During the baseline period (January 2016 through June 2016), scopes were cultured after 9.4% of the procedures (n=267). During the intervention period (September 2016 through July 2017), cultures were obtained after 20.3% of the procedures (n=492; P<.05). During our baseline period, 10 of 25 cultures were positive (40%). During the intervention period, 4 of 100 cultures were positive (4%; P<.05). We reduced our culture positivity by 36% by increasing the efficacy of our manual cleaning. Culture positivity is the ratio of positive cultures divided by number of scopes cultured. Compliance with the policy for obtaining cultures increased from 41.7% during the baseline period to 90.9% during the intervention period. Compliance was defined as a ratio of number of cultures obtained and number of cultures expected to be obtained during a defined period. Our compliance with the policy for obtaining cultures increased by 49.2%. Our compliance with the policy for manual cleaning within 1 hour of bedside cleaning increased from 38.5% (47 of 122 cultures) in the baseline period to 50.8% (375 of 738 cultures; P<.05) in the intervention period. Improvement in compliance with other steps in the process was not statistically significant.
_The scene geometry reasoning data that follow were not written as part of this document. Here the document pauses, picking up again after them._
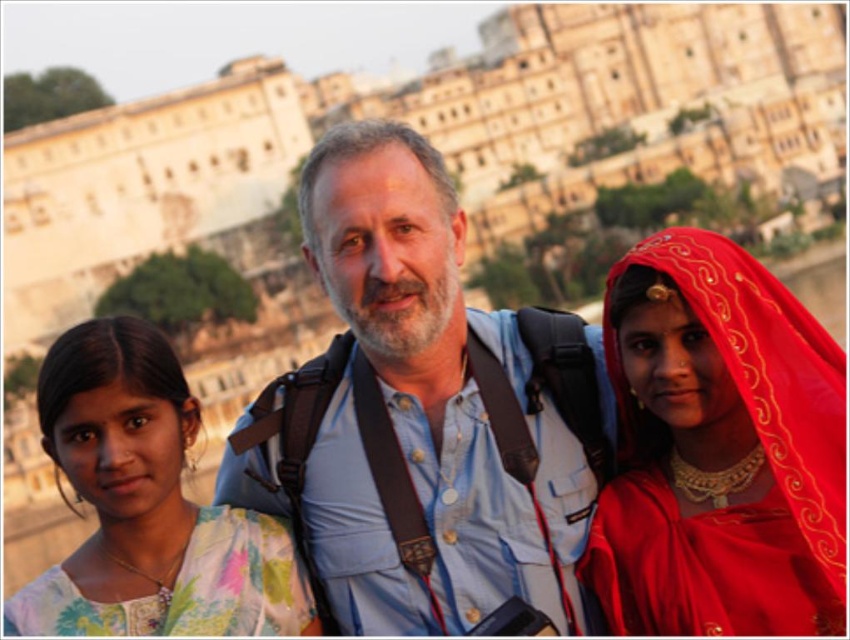 Question: Which point is farther to the camera?

Choices:
 (A) (418, 208)
 (B) (290, 602)

Answer: (A)

Question: Does blue denim shirt at center appear on the left side of floral fabric dress at left?

Choices:
 (A) yes
 (B) no

Answer: (B)

Question: Is blue denim shirt at center positioned at the back of floral fabric dress at left?

Choices:
 (A) yes
 (B) no

Answer: (A)

Question: Is blue denim shirt at center to the right of matte red sari at center from the viewer's perspective?

Choices:
 (A) yes
 (B) no

Answer: (B)

Question: Which object is positioned farthest from the blue denim shirt at center?

Choices:
 (A) floral fabric dress at left
 (B) matte red sari at center

Answer: (A)

Question: Which object is the farthest from the blue denim shirt at center?

Choices:
 (A) floral fabric dress at left
 (B) matte red sari at center

Answer: (A) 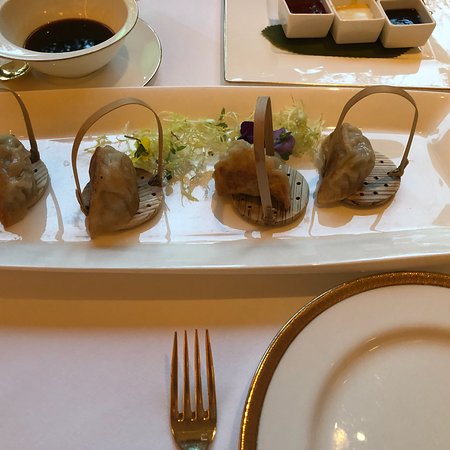 At what (x,y) coordinates should I click in order to perform the action: click on plate. Please return your answer as a coordinate pair (x, y). The image size is (450, 450). Looking at the image, I should click on (369, 395).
By establishing clear responsibilities with RAM (Table 1) and emphasizing real-time huddles (when scope cultures are positive), we reduced the rate of culture positivity significantly from 40% to 4%. We attribute our success to weekly meetings of MDT members from infection prevention and central sterile processing, which created a high level of engagement. We also developed a process of sending a notification (blast) page to all team members when a scope culture was positive. When a blast page was issued, all team players huddled within hours and conducted a root cause analysis. We used a shared database to track each endoscope from the time of use on the first patient to the subsequent patient. The data included in this database were added by different team members. An action plan was created, and a communication was sent to everyone on the RAM within 24 hours of each meeting.
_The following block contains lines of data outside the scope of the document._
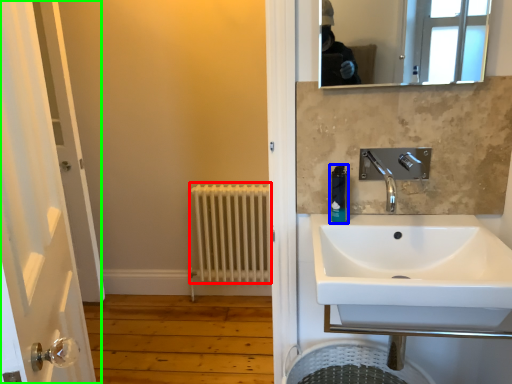 Question: Which object is positioned farthest from radiator (highlighted by a red box)? Select from soap dispenser (highlighted by a blue box) and door (highlighted by a green box).

Choices:
 (A) soap dispenser
 (B) door

Answer: (A) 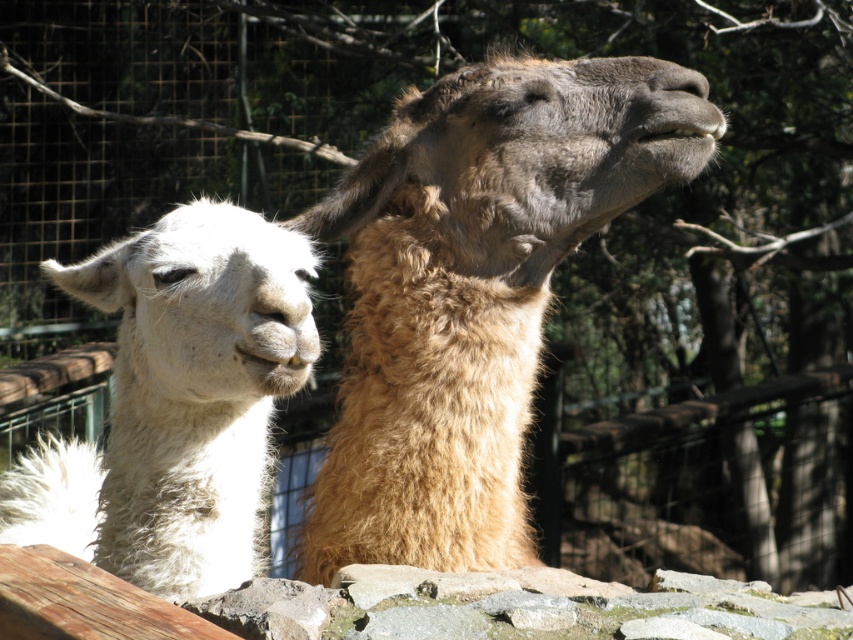 You are a zookeeper who needs to feed the fuzzy brown alpaca at upper center and the white fluffy alpaca at left. If you stand exactly between them, will you be closer to the fence or the trees behind the fence?

The fuzzy brown alpaca at upper center is 16.16 inches from the white fluffy alpaca at left. Since you are standing exactly between them, you are positioned halfway between the two animals. However, the description does not provide information about their distance from the fence or trees, so it is impossible to determine whether you would be closer to the fence or the trees behind the fence based on the given information.

You are a zookeeper observing the alpacas. You need to separate them into two different feeding areas. The white fluffy alpaca at left must be moved to the left feeding area, and the fuzzy brown alpaca at upper center must be moved to the right feeding area. Based on their current positions, which alpaca is closer to its designated feeding area?

The white fluffy alpaca at left is already positioned to the left, so it is closer to the left feeding area. The fuzzy brown alpaca at upper center is to the right of the white one, meaning it is closer to the right feeding area. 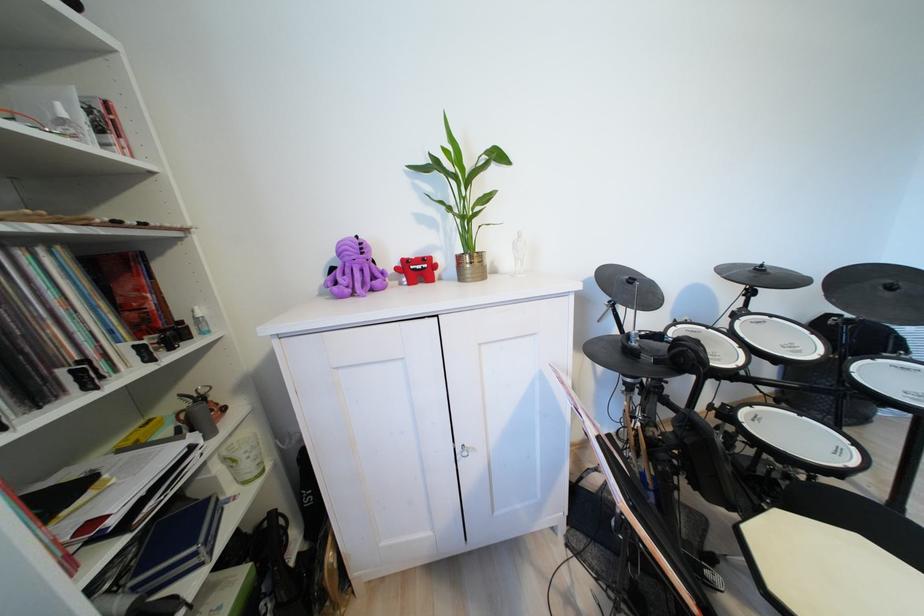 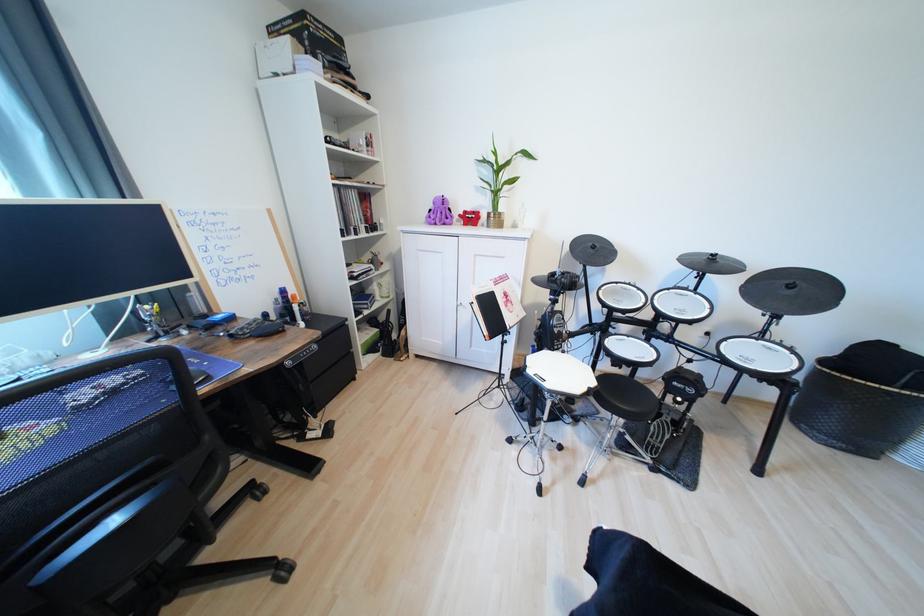 Locate, in the second image, the point that corresponds to the point at 360,274 in the first image.

(447, 216) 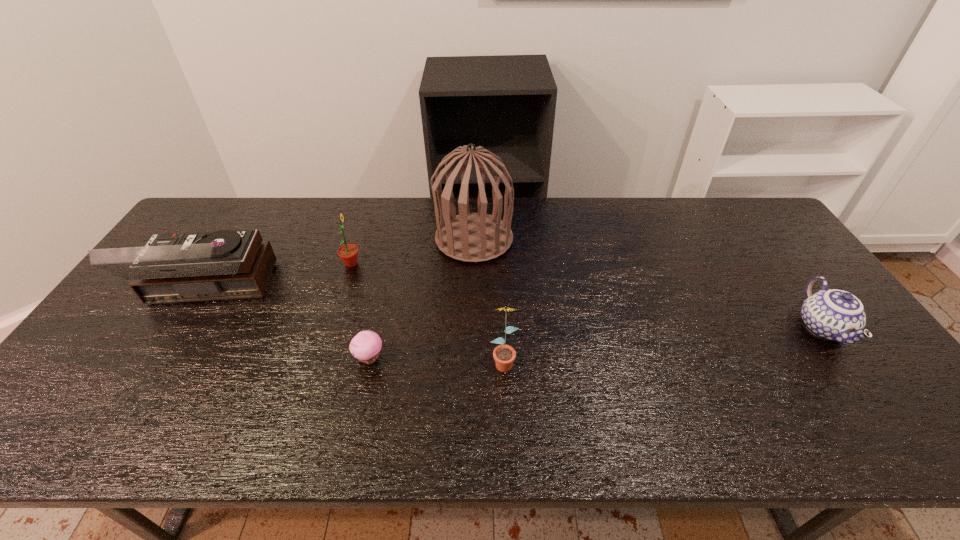 This screenshot has width=960, height=540. What are the coordinates of `vacant space at the near edge of the desktop` in the screenshot? It's located at (769, 418).

In the image, there is a desktop. Identify the location of blank space at the right edge. The image size is (960, 540). (790, 293).

Locate an element on the screen. The width and height of the screenshot is (960, 540). vacant region at the far left corner of the desktop is located at coordinates 205,222.

Locate an element on the screen. free space at the far right corner of the desktop is located at coordinates (736, 199).

At what (x,y) coordinates should I click in order to perform the action: click on free area in between the tallest object and the record player. Please return your answer as a coordinate pair (x, y). The width and height of the screenshot is (960, 540). Looking at the image, I should click on (342, 266).

Locate an element on the screen. vacant space that's between the record player and the tallest object is located at coordinates (342, 266).

You are a GUI agent. You are given a task and a screenshot of the screen. Output one action in this format:
    pyautogui.click(x=<x>, y=<y>)
    Task: Click on the vacant area between the leftmost object and the fifth tallest object
    The width and height of the screenshot is (960, 540).
    Given the screenshot: What is the action you would take?
    pyautogui.click(x=516, y=310)

This screenshot has height=540, width=960. What are the coordinates of `vacant space in between the farther sunflower and the fourth object from right to left` in the screenshot? It's located at point(360,311).

Identify the location of vacant area that lies between the third object from left to right and the left sunflower. The image size is (960, 540). (360, 311).

The image size is (960, 540). What are the coordinates of `vacant space in between the birdcage and the right sunflower` in the screenshot? It's located at (489, 300).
This study has several limitations. It was a single-center experience, which reduces its generalizability. We did not have a control group, which reduces our confidence that these results were due to the intervention. We relied on capturing compliance based on documentation by personnel for most of the processes in our protocol, which allows for human error.

In conclusion, by emphasizing principles of accountability (RAM) and effective communication (real-time huddles), we were able to show improved efficacy of manual cleaning of endoscopes, which was indicated by reduction in the rate of culture positivity.